RKB: You need to have a PhD from a reputed university. Also, you need to be currently placed in an institution with a good reputation. I have been working here at NIT Rourkela for the past 8 years. It also depends on the quality of the proposal that you have submitted along with your past publications. I have been a member of the International Society of Behavioural Development (ISSBD) since the past 5 years which helped me get this grant. I have also attended the Thailand Workshop in 2017 and another biennial conference in Sydney last year.

MM: How have you planned to run or deliver in this workshop?

RKB: All the presenters will be presenting posters. I will be speaking on the topic of disciplining children. The training duration will witness an array of deliberations, discussions, future collaborations. Some of the renowned mentors would be available to guide us to become world leaders in the areas of research we are into.

MM: How can we improve the parenting culture and at the same time discipline children in India?

RKB: Parents need to give enough quality time to their kids. Neglected children tend to have disturbed psychological makeup. Parents need to understand that children need to develop an emotional comfort or closeness with them in order to develop self-confidence in future. For example, a child who is brought up under the watchful eyes of his parents, grandparents, friends and family members is less likely to commit crimes in future considering the love, care and affections that he receives.

Our disciplining methods are outrageously rigid and harsh. We don’t know how to deal with a child’s psychology. No amount of punishment or physical assault can be a substitute for the love, warmth and care that a child needs. The notion that ‘if you spare the rod, you will spoil the child’ is a fallacy.

There is also a concept called ‘Helicopter Parenting’ in which a child’s every single demand is blindly met by the parents without any hesitation or resistance. This makes a child frustrated and helpless in when he is unable to meet his needs without his parent’s assistance and support in future. There is no concept like good or bad parenting.

Indian parents have very high expectations about their children and careers. In a competitive scenario, we need to train parents and teachers to guide their kids from the initial stages of growth and development. Unfortunately, we teach our kids that the opposite of male is female and vice versa. Instead, they should be taught that they are complementary to each other. IEP is not just for students with special needs. It is for all. Parents and teachers need to be trained and sensitised so that they can make the children realise their inner potential. We should not follow the herd and get easily swayed by public opinion or hearsay. We need to detect the inner skills, abilities and aptitude of our children at a very nascent stage so that we can steer them in a better direction.

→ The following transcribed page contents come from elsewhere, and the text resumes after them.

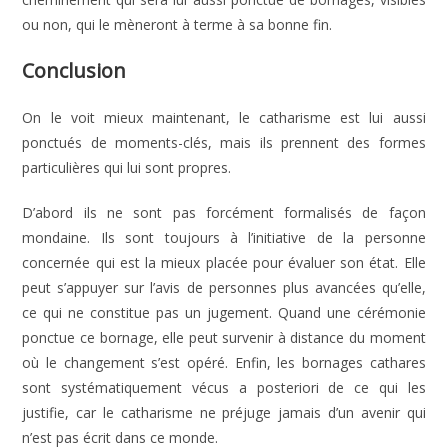
ou non, qui le mèneront à terme à sa bonne fin.
Conclusion
On le voit mieux maintenant, le catharisme est lui aussi
ponctués de moments-clés, mais ils prennent des formes
particulières qui lui sont propres.
D’abord ils ne sont pas forcément formalisés de façon
mondaine. Ils sont toujours à l’initiative de la personne
concernée qui est la mieux placée pour évaluer son état. Elle
peut s’appuyer sur l’avis de personnes plus avancées qu’elle,
ce qui ne constitue pas un jugement. Quand une cérémonie
ponctue ce bornage, elle peut survenir à distance du moment
où le changement s’est opéré. Enfin, les bornages cathares
sont systématiquement vécus a posteriori de ce qui les
justifie, car le catharisme ne préjuge jamais d’un avenir qui
n’est pas écrit dans ce monde.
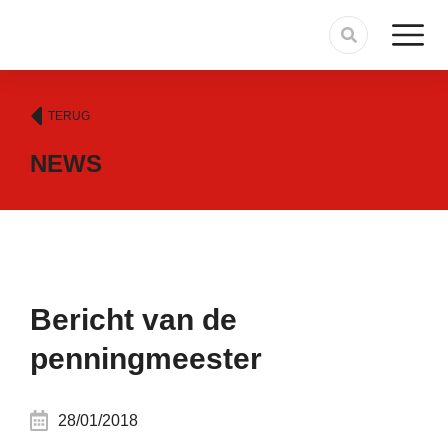
TERUG
NEWS
Bericht van de
penningmeester
28/01/2018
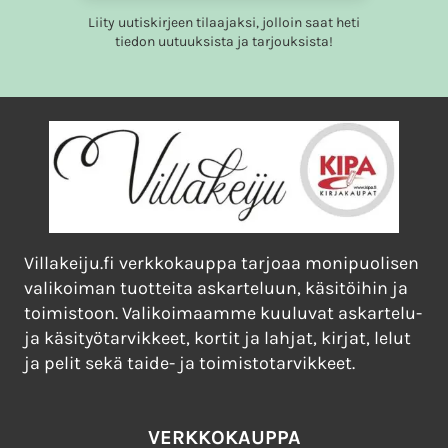
Liity uutiskirjeen tilaajaksi, jolloin saat heti
tiedon uutuuksista ja tarjouksista!
Villakeiju.fi verkkokauppa tarjoaa monipuolisen
valikoiman tuotteita askarteluun, käsitöihin ja
toimistoon. Valikoimaamme kuuluvat askartelu-
ja käsityötarvikkeet, kortit ja lahjat, kirjat, lelut
ja pelit sekä taide- ja toimistotarvikkeet.
VERKKOKAUPPA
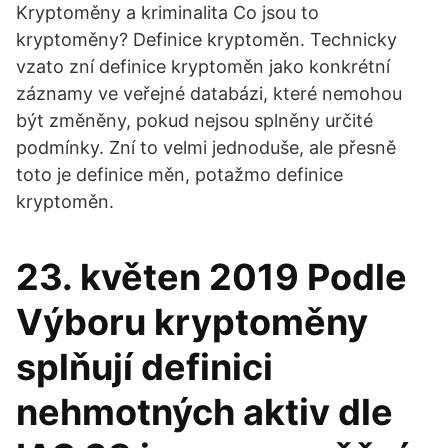
Kryptoměny a kriminalita Co jsou to
kryptoměny? Definice kryptoměn. Technicky
vzato zní definice kryptoměn jako konkrétní
záznamy ve veřejné databázi, které nemohou
být změněny, pokud nejsou splněny určité
podmínky. Zní to velmi jednoduše, ale přesně
toto je definice měn, potažmo definice
kryptoměn.
23. květen 2019 Podle
Výboru kryptoměny
splňují definici
nehmotných aktiv dle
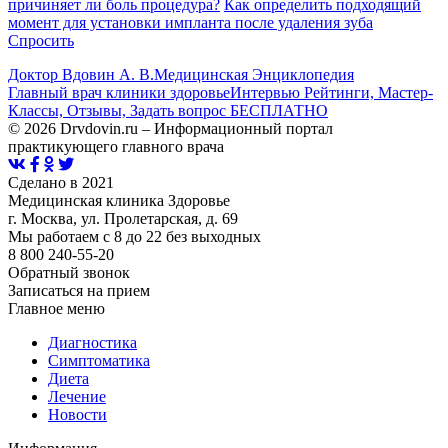
причиняет ли боль процедура?
Как определить подходящий
момент для установки импланта после удаления зуба
Спросить
Доктор Вдовин А. В.
Медицинская Энциклопедия
Главный врач клиники здоровье
Интервью Рейтинги, Мастер-
Классы, Отзывы, Задать вопрос БЕСПЛАТНО
© 2026 Drvdovin.ru – Информационный портал
практикующего главного врача
Сделано в 2021
Медицинская клиника Здоровье
г. Москва, ул. Пролетарская, д. 69
Мы работаем с 8 до 22 без выходных
8 800 240-55-20
Обратный звонок
Записаться на прием
Главное меню
Диагностика
Cимптоматика
Диета
Лечение
Новости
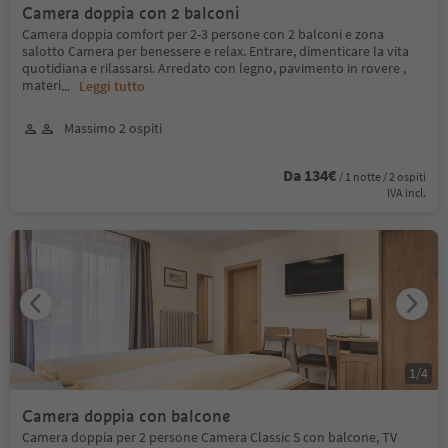
Camera doppia con 2 balconi
Camera doppia comfort per 2-3 persone con 2 balconi e zona
salotto Camera per benessere e relax. Entrare, dimenticare la vita
quotidiana e rilassarsi. Arredato con legno, pavimento in rovere ,
materi
...
Leggi tutto
Massimo 2 ospiti
Da 134€
/ 1 notte / 2 ospiti
IVA incl.
1
/
4
Camera doppia con balcone
Camera doppia per 2 persone Camera Classic S con balcone, TV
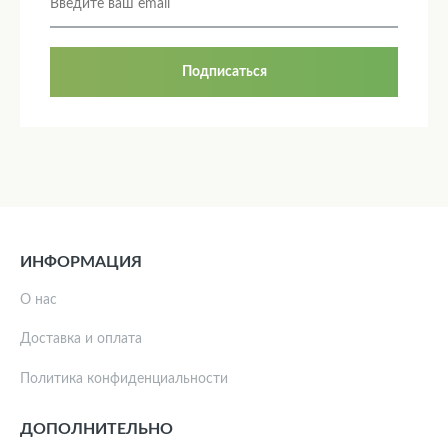
Подписаться
ИНФОРМАЦИЯ
О нас
Доставка и оплата
Политика конфиденциальности
ДОПОЛНИТЕЛЬНО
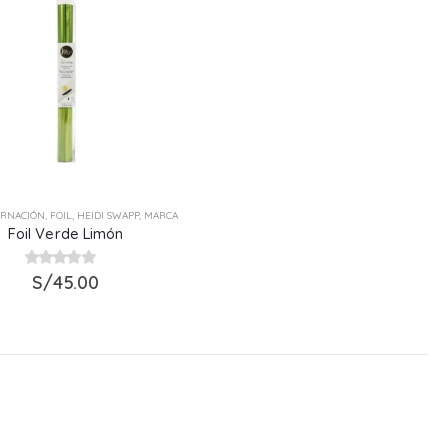
RNACIÓN
,
FOIL
,
HEIDI SWAPP
,
MARCA
Foil Verde Limón
0
out of 5
S/
45.00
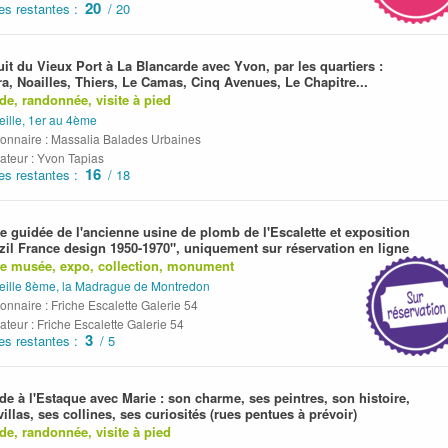
20
es restantes :
/ 20
uit du Vieux Port à La Blancarde avec Yvon, par les quartiers :
a, Noailles, Thiers, Le Camas, Cinq Avenues, Le Chapitre...
de, randonnée, visite à pied
eille, 1er au 4ème
ionnaire : Massalia Balades Urbaines
ateur : Yvon Tapias
16
es restantes :
/ 18
te guidée de l'ancienne usine de plomb de l'Escalette et exposition
zil France design 1950-1970", uniquement sur réservation en ligne
te musée, expo, collection, monument
eille 8ème, la Madrague de Montredon
onnaire : Friche Escalette Galerie 54
teur : Friche Escalette Galerie 54
3
es restantes :
/ 5
de à l'Estaque avec Marie : son charme, ses peintres, son histoire,
villas, ses collines, ses curiosités (rues pentues à prévoir)
de, randonnée, visite à pied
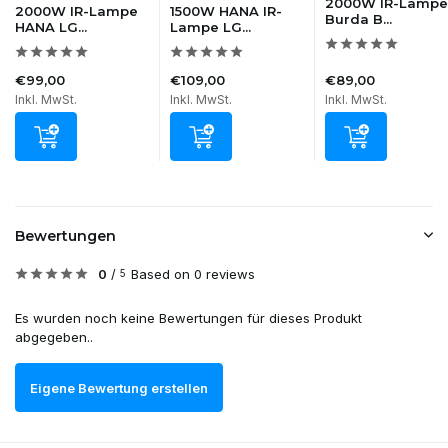
2000W IR-Lampe
2000W IR-Lampe
1500W HANA IR-
Burda B...
HANA LG...
Lampe LG...
€99,00
€109,00
€89,00
Inkl. MwSt.
Inkl. MwSt.
Inkl. MwSt.
Bewertungen
0
/
Based on 0 reviews
5
Es wurden noch keine Bewertungen für dieses Produkt
abgegeben..
Eigene Bewertung erstellen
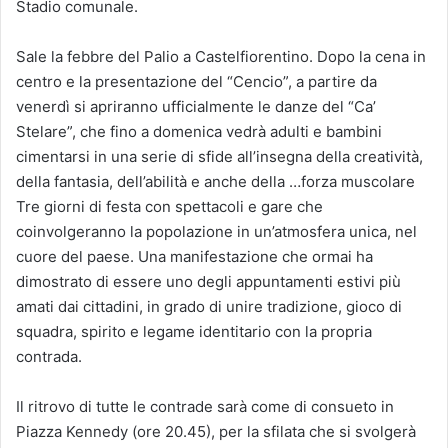
Stadio comunale.
Sale la febbre del Palio a Castelfiorentino. Dopo la cena in
centro e la presentazione del “Cencio”, a partire da
venerdì si apriranno ufficialmente le danze del “Ca’
Stelare”, che fino a domenica vedrà adulti e bambini
cimentarsi in una serie di sfide all’insegna della creatività,
della fantasia, dell’abilità e anche della …forza muscolare
Tre giorni di festa con spettacoli e gare che
coinvolgeranno la popolazione in un’atmosfera unica, nel
cuore del paese. Una manifestazione che ormai ha
dimostrato di essere uno degli appuntamenti estivi più
amati dai cittadini, in grado di unire tradizione, gioco di
squadra, spirito e legame identitario con la propria
contrada.
Il ritrovo di tutte le contrade sarà come di consueto in
Piazza Kennedy (ore 20.45), per la sfilata che si svolgerà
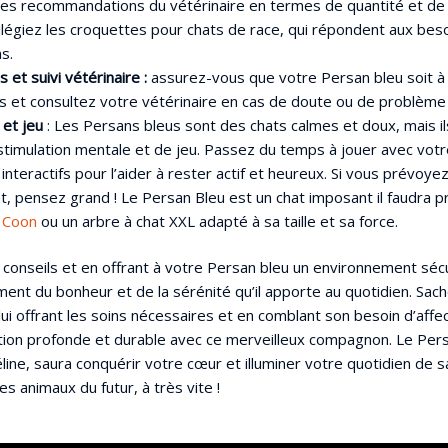
les recommandations du vétérinaire en termes de quantité et de
vilégiez les croquettes pour chats de race, qui répondent aux bes
ns.
s et suivi vétérinaire :
assurez-vous que votre Persan bleu soit à
ns et consultez votre vétérinaire en cas de doute ou de problème
 et jeu
: Les Persans bleus sont des chats calmes et doux, mais i
timulation mentale et de jeu. Passez du temps à jouer avec votre
interactifs pour l’aider à rester actif et heureux. Si vous prévoyez
t, pensez grand ! Le Persan Bleu est un chat imposant il faudra p
e Coon
ou un arbre à chat XXL adapté à sa taille et sa force.
 conseils et en offrant à votre Persan bleu un environnement séc
ment du bonheur et de la sérénité qu’il apporte au quotidien. Sach
lui offrant les soins nécessaires et en comblant son besoin d’aff
tion profonde et durable avec ce merveilleux compagnon. Le Pers
féline, saura conquérir votre cœur et illuminer votre quotidien de 
les animaux du futur, à très vite !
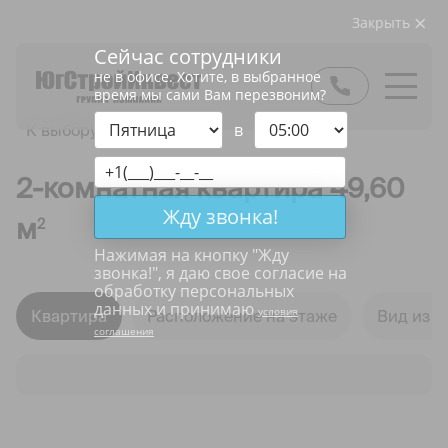
Закрыть
Сейчас сотрудники
не в офисе. Хотите, в выбранное
время мы сами Вам перезвоним?
в
К выбору квартир
2-комнатная квартира 49,60
Жду звонка!
м
2
Нажимая на кнопку "
Жду
звонка!
", я даю свое согласие на
обработку персональных
данных и принимаю
условия
Квартира
Расположение на этаже
Вид из о
соглашения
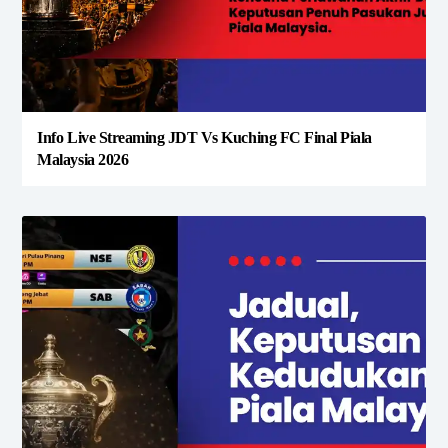
Info Live Streaming JDT Vs Kuching FC Final Piala
Malaysia 2026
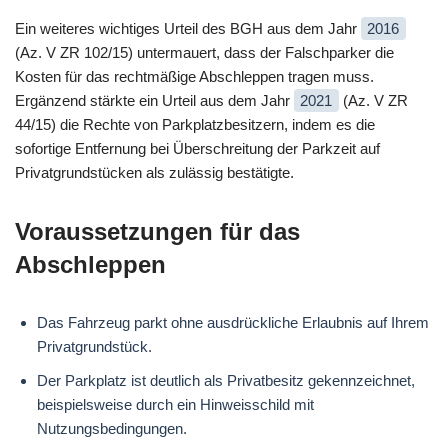
Ein weiteres wichtiges Urteil des BGH aus dem Jahr
2016
(Az. V ZR 102/15) untermauert, dass der Falschparker die
Kosten für das rechtmäßige Abschleppen tragen muss.
Ergänzend stärkte ein Urteil aus dem Jahr
2021
(Az. V ZR
44/15) die Rechte von Parkplatzbesitzern, indem es die
sofortige Entfernung bei Überschreitung der Parkzeit auf
Privatgrundstücken als zulässig bestätigte.
Voraussetzungen für das
Abschleppen
Das Fahrzeug parkt ohne ausdrückliche Erlaubnis auf Ihrem
Privatgrundstück.
Der Parkplatz ist deutlich als Privatbesitz gekennzeichnet,
beispielsweise durch ein Hinweisschild mit
Nutzungsbedingungen.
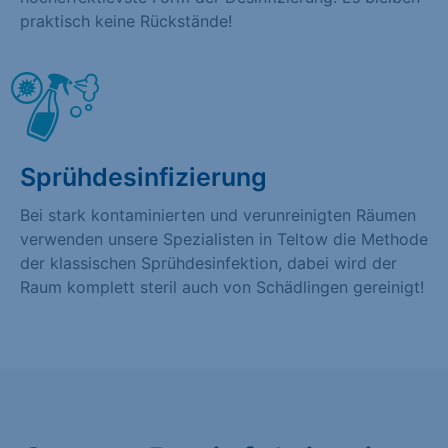
praktisch keine Rückstände!
Sprühdesinfizierung
Bei stark kontaminierten und verunreinigten Räumen
verwenden unsere Spezialisten in Teltow die Methode
der klassischen Sprühdesinfektion, dabei wird der
Raum komplett steril auch von Schädlingen gereinigt!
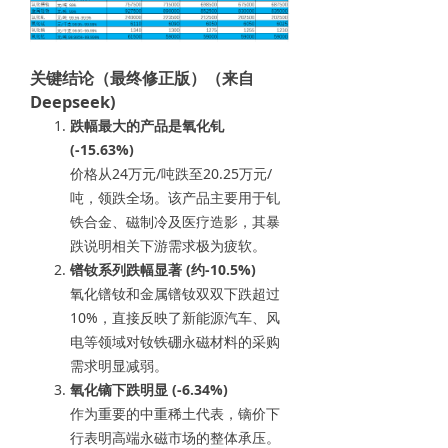
关键结论（最终修正版）（来自
Deepseek)
跌幅最大的产品是氧化钆
(-15.63%)
价格从24万元/吨跌至20.25万元/
吨，领跌全场。该产品主要用于钆
铁合金、磁制冷及医疗造影，其暴
跌说明相关下游需求极为疲软。
镨钕系列跌幅显著 (约-10.5%)
氧化镨钕和金属镨钕双双下跌超过
10%，直接反映了新能源汽车、风
电等领域对钕铁硼永磁材料的采购
需求明显减弱。
氧化镝下跌明显 (-6.34%)
作为重要的中重稀土代表，镝价下
行表明高端永磁市场的整体承压。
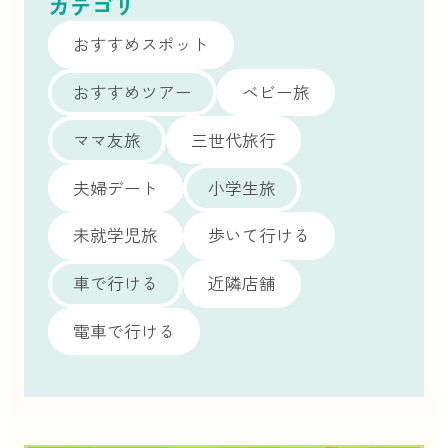
カテゴリ
おすすめスポット
おすすめツアー
ベビー旅
ママ友旅
三世代旅行
夫婦デート
小学生旅
未就学児旅
歩いて行ける
車で行ける
近隣店舗
電車で行ける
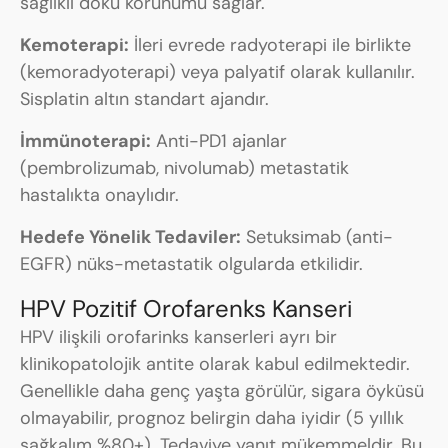
sağlıklı doku korunumu sağlar.
Kemoterapi:
İleri evrede radyoterapi ile birlikte
(kemoradyoterapi) veya palyatif olarak kullanılır.
Sisplatin altın standart ajandır.
İmmünoterapi:
Anti-PD1 ajanlar
(pembrolizumab, nivolumab) metastatik
hastalıkta onaylıdır.
Hedefe Yönelik Tedaviler:
Setuksimab (anti-
EGFR) nüks-metastatik olgularda etkilidir.
HPV Pozitif Orofarenks Kanseri
HPV ilişkili orofarinks kanserleri ayrı bir
klinikopatolojik antite olarak kabul edilmektedir.
Genellikle daha genç yaşta görülür, sigara öyküsü
olmayabilir, prognoz belirgin daha iyidir (5 yıllık
sağkalım %80+). Tedaviye yanıt mükemmeldir. Bu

MM: How do you think engineering students can partake in this subject?

RKB: They can develop assistive technology devices and ensure mass production to look after the basic amenities of all. It is necessary to do an ample amount of ground-level work or research before-hand. It becomes quintessential to analyse the situations and the typical difficulties faced in order to come up with the requisite simulations or instruments.

MM: What final message would you like to give to our readers?

RKB: Be sensitive.  It is imperative to understand people and not judge them bluntly. Keep your mind, eyes and ears wide open to the plight of others.

Team MM wishes Prof. R.K Biswal all the luck for the workshop.